Let $x \in \mathbb{R}^p$ denote a $p$ dimensional data point (a vector). I have two sets $A = \{x_1, .., x_n\}$ and $B = \{x_{n+1}, .., x_{n+m}\}$. So $|A| = n$, and $|B| = m$. Given $k \in \mathbb{N^*}$, let $d_x^{(A, k)}$ denote the mean Euclidean distance from $x$ to its $k$ nearest points in $A$; and $d_x^{(B, k)}$ denote the mean Euclidean distance from $x$ to its $k$ nearest points in $B$.
I have the following algorithm:
- $A' = \{ x_i \in A \mid d_{x_i}^{A, k)} > d_{x_i}^{(B, k)} \}$ ... (1)
- $B' = \{ x_i \in B \mid d_{x_i}^{A, k)} < d_{x_i}^{(B, k)}$ ... (2)
- A = $\{ x_i \in A \mid x_i \not\in A' \} \cup B'$ ... (3)
- B = $\{ x_i \in B \mid x_i \not\in B' \} \cup A'$ ... (4)
- Repeat (1), (2), (3) and (4) until: (no element moves from $A$ to $B$ or from $B$ to $A$, that is A' and B' become empty) or (|A| $\leq$ or |B| $\leq$ 1)

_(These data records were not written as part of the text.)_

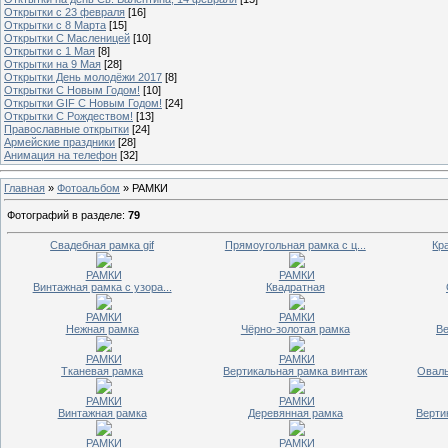
Открытки с 23 февраля
[16]
Открытки с 8 Марта
[15]
Открытки С Масленицей
[10]
Открытки с 1 Мая
[8]
Открытки на 9 Мая
[28]
Открытки День молодёжи 2017
[8]
Открытки С Новым Годом!
[10]
Открытки GIF С Новым Годом!
[24]
Открытки С Рождеством!
[13]
Православные открытки
[24]
Армейские праздники
[28]
Анимация на телефон
[32]
Главная
»
Фотоальбом
» РАМКИ
Фотографий в разделе
:
79
Свадебная рамка gif
Прямоугольная рамка с ц...
Кр
РАМКИ
РАМКИ
Винтажная рамка с узора...
Квадратная
РАМКИ
РАМКИ
Нежная рамка
Чёрно-золотая рамка
Ве
РАМКИ
РАМКИ
Тканевая рамка
Вертикальная рамка винтаж
Оваль
РАМКИ
РАМКИ
Винтажная рамка
Деревянная рамка
Верти
РАМКИ
РАМКИ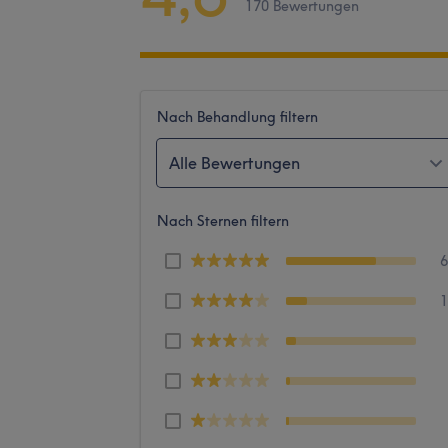
170 Bewertungen
Nach Behandlung filtern
Alle Bewertungen
Nach Sternen filtern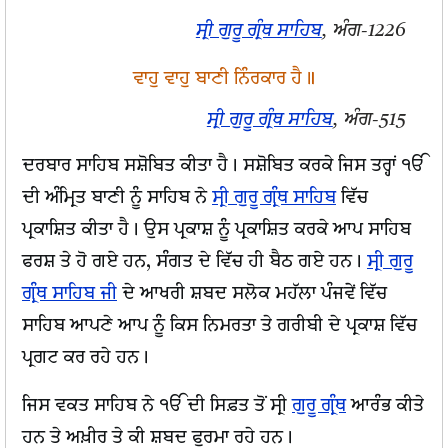
ਸ੍ਰੀ ਗੁਰੂ ਗ੍ਰੰਥ ਸਾਹਿਬ
, ਅੰਗ-1226
ਵਾਹੁ ਵਾਹੁ ਬਾਣੀ ਨਿੰਰਕਾਰ ਹੈ॥
ਸ੍ਰੀ ਗੁਰੂ ਗ੍ਰੰਥ ਸਾਹਿਬ
, ਅੰਗ-515
ਦਰਬਾਰ ਸਾਹਿਬ ਸਸ਼ੋਬਿਤ ਕੀਤਾ ਹੈ। ਸਸ਼ੋਬਿਤ ਕਰਕੇ ਜਿਸ ਤਰ੍ਹਾਂ ੴ
ਦੀ ਅੰਮ੍ਰਿਤ ਬਾਣੀ ਨੂੰ ਸਾਹਿਬ ਨੇ
ਸ੍ਰੀ ਗੁਰੂ ਗ੍ਰੰਥ ਸਾਹਿਬ
ਵਿੱਚ
ਪ੍ਰਕਾਸ਼ਿਤ ਕੀਤਾ ਹੈ। ਉਸ ਪ੍ਰਕਾਸ਼ ਨੂੰ ਪ੍ਰਕਾਸ਼ਿਤ ਕਰਕੇ ਆਪ ਸਾਹਿਬ
ਫਰਸ਼ ਤੇ ਹੋ ਗਏ ਹਨ, ਸੰਗਤ ਦੇ ਵਿੱਚ ਹੀ ਬੈਠ ਗਏ ਹਨ।
ਸ੍ਰੀ ਗੁਰੂ
ਗ੍ਰੰਥ ਸਾਹਿਬ ਜੀ
ਦੇ ਆਖਰੀ ਸ਼ਬਦ ਸਲੋਕ ਮਹੱਲਾ ਪੰਜਵੇਂ ਵਿੱਚ
ਸਾਹਿਬ ਆਪਣੇ ਆਪ ਨੂੰ ਕਿਸ ਨਿਮਰਤਾ ਤੇ ਗਰੀਬੀ ਦੇ ਪ੍ਰਕਾਸ਼ ਵਿੱਚ
ਪ੍ਰਗਟ ਕਰ ਰਹੇ ਹਨ।
ਜਿਸ ਵਕਤ ਸਾਹਿਬ ਨੇ ੴ ਦੀ ਸਿਫ਼ਤ ਤੋਂ ਸ੍ਰੀ
ਗੁਰੂ ਗ੍ਰੰਥ
ਆਰੰਭ ਕੀਤੇ
ਹਨ ਤੇ ਅਖ਼ੀਰ ਤੇ ਕੀ ਸ਼ਬਦ ਫੁਰਮਾ ਰਹੇ ਹਨ।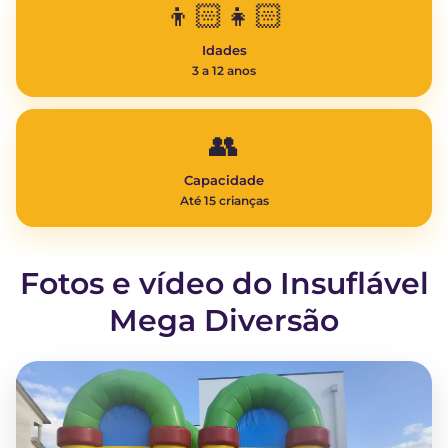
👦🏻👧🏻
Idades
3 a 12 anos
👥
Capacidade
Até 15 crianças
Fotos e vídeo do Insuflável
Mega Diversão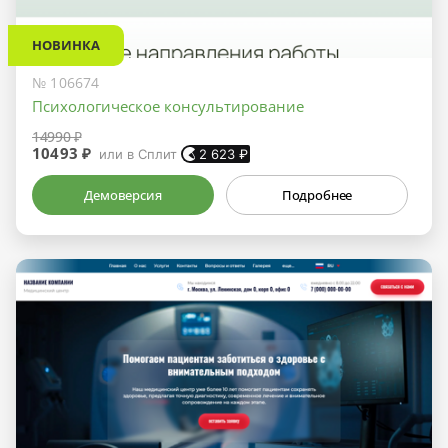
НОВИНКА
№ 106674
Психологическое консультирование
14990 ₽
10493 ₽
или в Сплит
2 623
₽
Демоверсия
Подробнее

Do this algorithm terminates, and if it so, is it possible to easily prove it ?
Note: the $k$ nearest points to $x$ in a set $S$, means: the $k$ points (others than $x$) in $S$, having the smallest Euclidean distance to $x$.
Take $p=1$ and $k=1$. Consider $A=\{0,3\}$ and $B=\{2,5\}$.
$d_5^A=2$ and $d_5^B=3$
So $A'=A$ and $B'=B$, so $A$ becomes $B$ and $B$ becomes $A$, and the algorithm never stops.